**What you will do**:
Where the word "target" occurs in a line of the data, return the whole line.

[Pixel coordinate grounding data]
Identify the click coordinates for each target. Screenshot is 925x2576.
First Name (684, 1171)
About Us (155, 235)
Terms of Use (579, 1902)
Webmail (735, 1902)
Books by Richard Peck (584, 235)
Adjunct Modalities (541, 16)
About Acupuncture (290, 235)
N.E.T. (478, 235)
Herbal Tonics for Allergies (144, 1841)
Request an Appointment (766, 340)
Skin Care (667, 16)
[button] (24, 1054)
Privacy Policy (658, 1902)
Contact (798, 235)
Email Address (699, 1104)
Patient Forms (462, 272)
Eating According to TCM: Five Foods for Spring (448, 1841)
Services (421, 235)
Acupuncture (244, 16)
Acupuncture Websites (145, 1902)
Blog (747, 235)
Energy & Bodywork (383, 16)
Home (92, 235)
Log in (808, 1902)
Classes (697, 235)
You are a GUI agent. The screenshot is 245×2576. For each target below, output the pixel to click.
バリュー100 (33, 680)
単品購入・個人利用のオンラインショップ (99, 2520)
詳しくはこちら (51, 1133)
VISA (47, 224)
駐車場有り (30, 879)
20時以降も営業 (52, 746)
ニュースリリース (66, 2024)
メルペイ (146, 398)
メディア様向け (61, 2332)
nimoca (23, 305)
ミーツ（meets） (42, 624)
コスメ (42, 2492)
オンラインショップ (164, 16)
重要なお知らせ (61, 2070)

**Expected answer**:
Identify the click coordinates for each target. Screenshot is 925x2576.
You are a GUI agent. The screenshot is 245×2576. For each target below, output the pixel to click.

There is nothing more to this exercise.